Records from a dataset
============
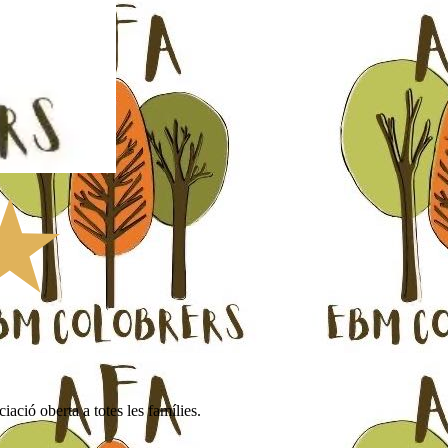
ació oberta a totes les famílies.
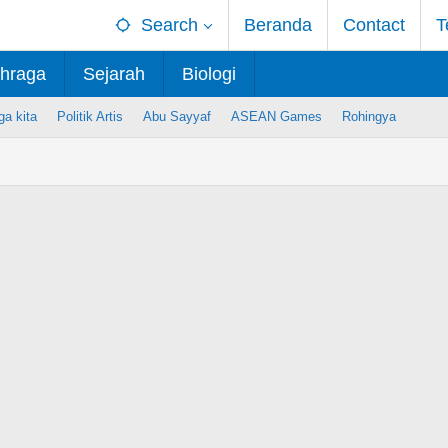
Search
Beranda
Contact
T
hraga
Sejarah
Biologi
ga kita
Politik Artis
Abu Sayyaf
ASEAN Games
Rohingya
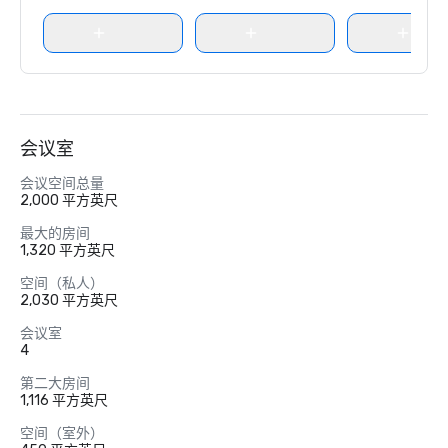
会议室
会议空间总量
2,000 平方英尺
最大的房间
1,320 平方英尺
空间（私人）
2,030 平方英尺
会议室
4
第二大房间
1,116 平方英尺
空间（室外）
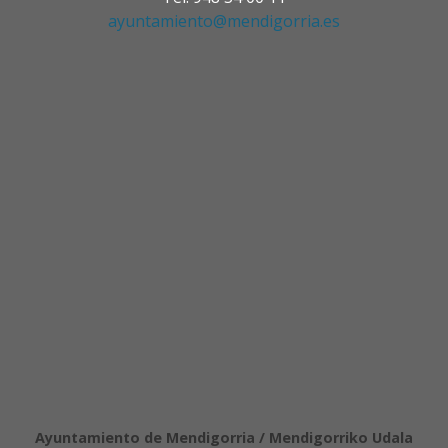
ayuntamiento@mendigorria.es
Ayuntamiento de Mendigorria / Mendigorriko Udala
============
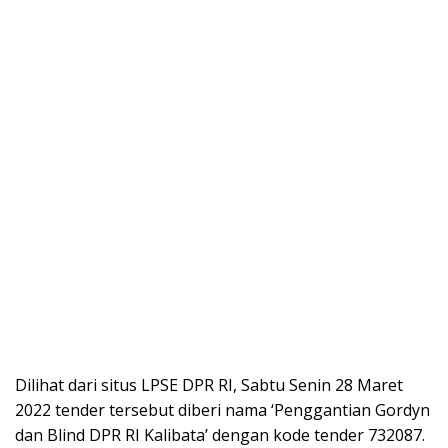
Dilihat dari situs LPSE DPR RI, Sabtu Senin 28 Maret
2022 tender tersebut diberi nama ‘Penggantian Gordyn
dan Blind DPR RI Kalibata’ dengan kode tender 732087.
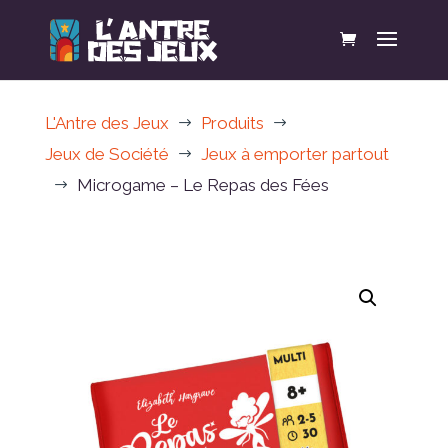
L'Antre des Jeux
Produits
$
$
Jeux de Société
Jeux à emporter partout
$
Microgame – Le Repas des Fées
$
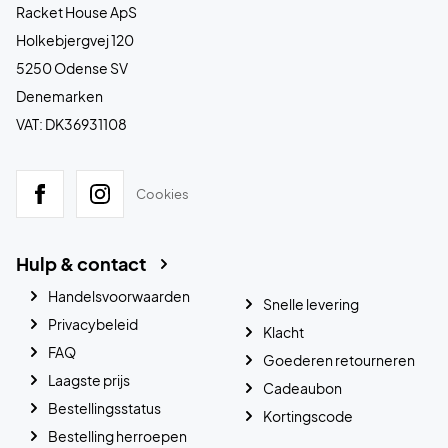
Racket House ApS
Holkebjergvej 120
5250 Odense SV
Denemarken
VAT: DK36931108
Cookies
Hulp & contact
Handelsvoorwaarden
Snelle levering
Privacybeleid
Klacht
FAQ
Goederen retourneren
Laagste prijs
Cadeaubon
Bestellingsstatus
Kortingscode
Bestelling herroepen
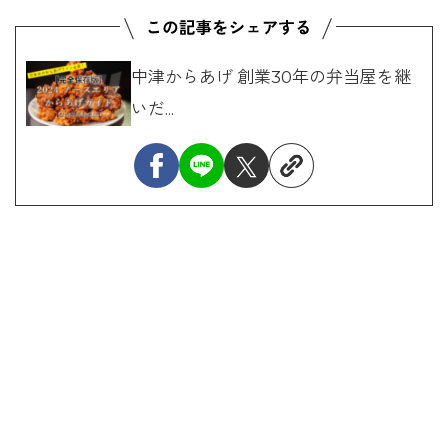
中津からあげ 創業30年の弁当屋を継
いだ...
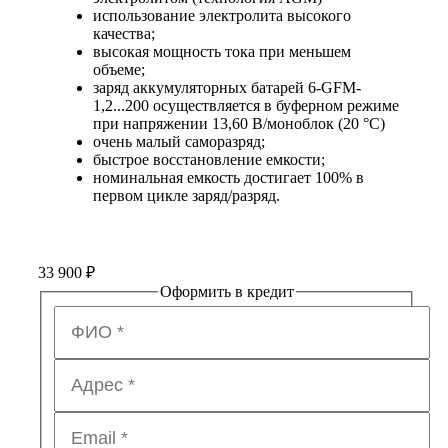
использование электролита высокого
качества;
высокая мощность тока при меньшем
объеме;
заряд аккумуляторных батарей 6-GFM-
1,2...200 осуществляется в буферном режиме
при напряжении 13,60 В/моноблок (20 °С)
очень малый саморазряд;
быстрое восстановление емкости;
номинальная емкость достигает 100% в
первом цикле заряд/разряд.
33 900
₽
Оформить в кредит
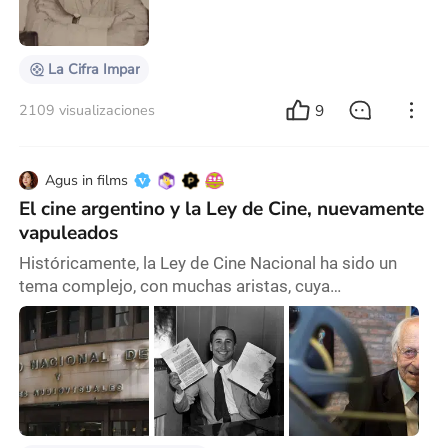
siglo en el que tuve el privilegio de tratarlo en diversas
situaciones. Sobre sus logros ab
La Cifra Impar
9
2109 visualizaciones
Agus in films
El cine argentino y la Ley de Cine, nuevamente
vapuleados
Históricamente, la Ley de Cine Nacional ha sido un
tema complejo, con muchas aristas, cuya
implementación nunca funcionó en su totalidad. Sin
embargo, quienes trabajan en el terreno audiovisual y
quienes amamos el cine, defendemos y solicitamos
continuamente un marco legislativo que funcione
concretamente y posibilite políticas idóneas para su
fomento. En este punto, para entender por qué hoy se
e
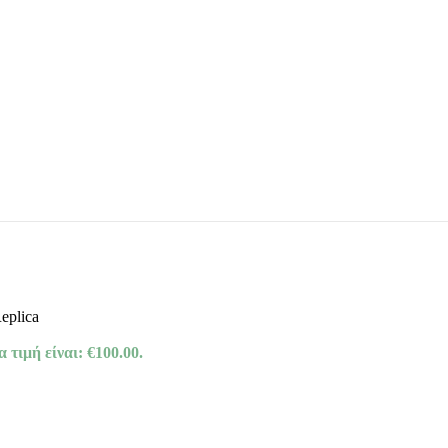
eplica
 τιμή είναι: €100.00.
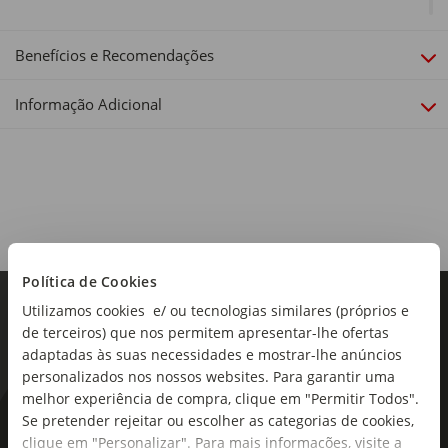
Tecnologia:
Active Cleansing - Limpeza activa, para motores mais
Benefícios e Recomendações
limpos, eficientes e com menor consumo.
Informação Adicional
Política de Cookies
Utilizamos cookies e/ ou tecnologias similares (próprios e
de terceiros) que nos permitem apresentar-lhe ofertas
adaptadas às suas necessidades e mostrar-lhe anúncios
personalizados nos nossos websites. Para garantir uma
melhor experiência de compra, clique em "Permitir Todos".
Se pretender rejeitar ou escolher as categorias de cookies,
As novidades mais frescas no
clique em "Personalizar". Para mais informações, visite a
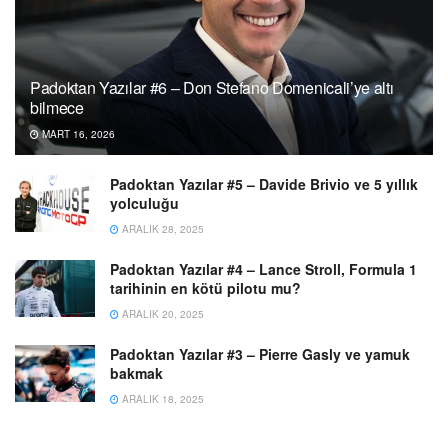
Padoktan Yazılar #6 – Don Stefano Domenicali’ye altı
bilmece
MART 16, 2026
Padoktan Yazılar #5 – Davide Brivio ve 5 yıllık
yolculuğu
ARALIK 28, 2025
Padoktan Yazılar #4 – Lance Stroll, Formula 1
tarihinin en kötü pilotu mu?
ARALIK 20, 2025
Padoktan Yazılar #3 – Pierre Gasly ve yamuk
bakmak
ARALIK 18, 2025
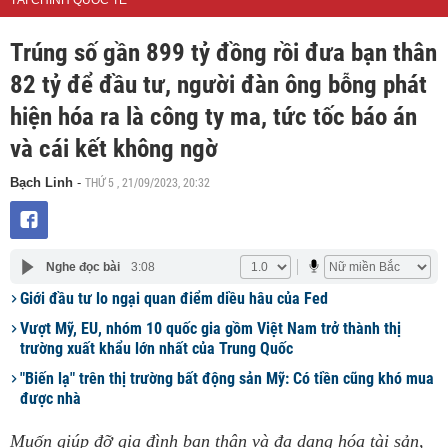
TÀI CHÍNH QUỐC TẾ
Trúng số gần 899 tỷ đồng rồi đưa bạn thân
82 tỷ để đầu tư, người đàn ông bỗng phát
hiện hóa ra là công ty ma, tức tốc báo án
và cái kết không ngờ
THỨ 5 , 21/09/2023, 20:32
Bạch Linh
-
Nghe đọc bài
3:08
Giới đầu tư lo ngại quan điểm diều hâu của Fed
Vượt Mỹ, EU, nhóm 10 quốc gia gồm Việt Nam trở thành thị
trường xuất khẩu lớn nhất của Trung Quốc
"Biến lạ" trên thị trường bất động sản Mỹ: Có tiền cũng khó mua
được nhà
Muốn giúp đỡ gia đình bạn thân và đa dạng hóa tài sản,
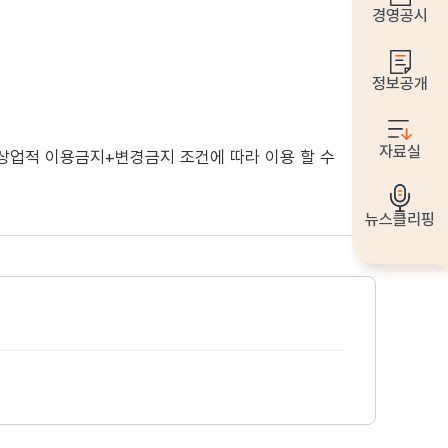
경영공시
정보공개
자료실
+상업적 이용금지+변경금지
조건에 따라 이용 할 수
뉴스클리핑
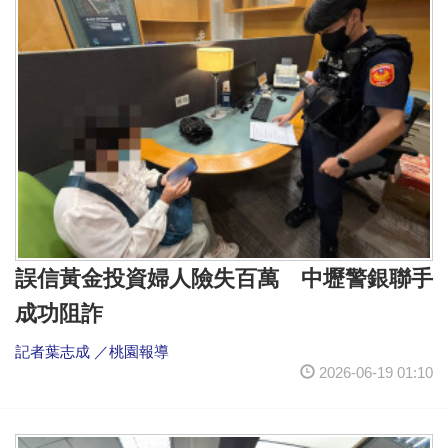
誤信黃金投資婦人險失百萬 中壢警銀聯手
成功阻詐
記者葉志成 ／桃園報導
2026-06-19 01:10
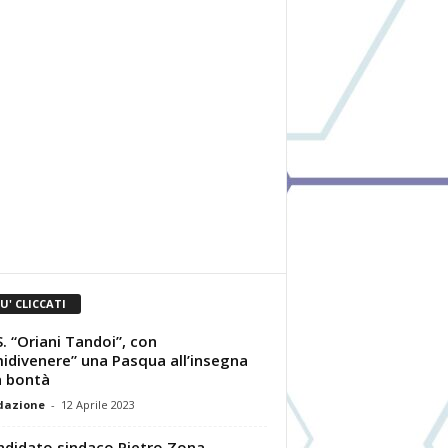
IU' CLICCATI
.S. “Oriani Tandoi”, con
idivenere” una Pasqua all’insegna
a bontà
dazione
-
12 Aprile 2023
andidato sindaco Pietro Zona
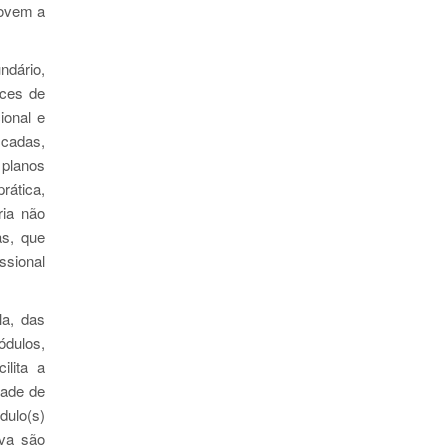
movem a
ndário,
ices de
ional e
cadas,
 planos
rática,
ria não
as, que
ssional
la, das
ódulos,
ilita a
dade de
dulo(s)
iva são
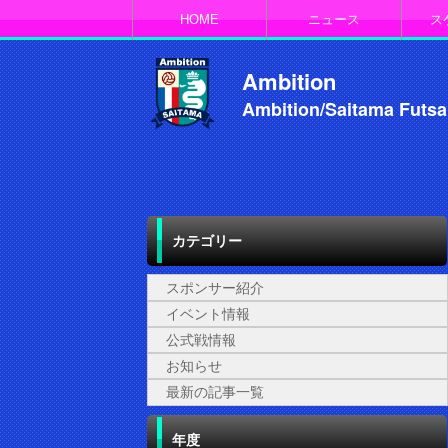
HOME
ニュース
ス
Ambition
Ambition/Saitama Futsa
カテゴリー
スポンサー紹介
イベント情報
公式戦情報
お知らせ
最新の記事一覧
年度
============
TASK TO COMPLETE. Exercise for the records above: copy only the lines from the one with "ació oberta a totes les famílies." to the one with "Ayuntamiento de Mendigorria", both ends kept, and drop the pictures.

ANSWER TO THIS PROBLEM.
ació oberta a totes les famílies.
Search
Beranda
Contact
T
hraga
Sejarah
Biologi
ga kita
Politik Artis
Abu Sayyaf
ASEAN Games
Rohingya
会议室
会议空间总量
2,000 平方英尺
最大的房间
1,320 平方英尺
空间（私人）
2,030 平方英尺
会议室
4
第二大房间
1,116 平方英尺
空间（室外）
ayuntamiento@mendigorria.es
Ayuntamiento de Mendigorria / Mendigorriko Udala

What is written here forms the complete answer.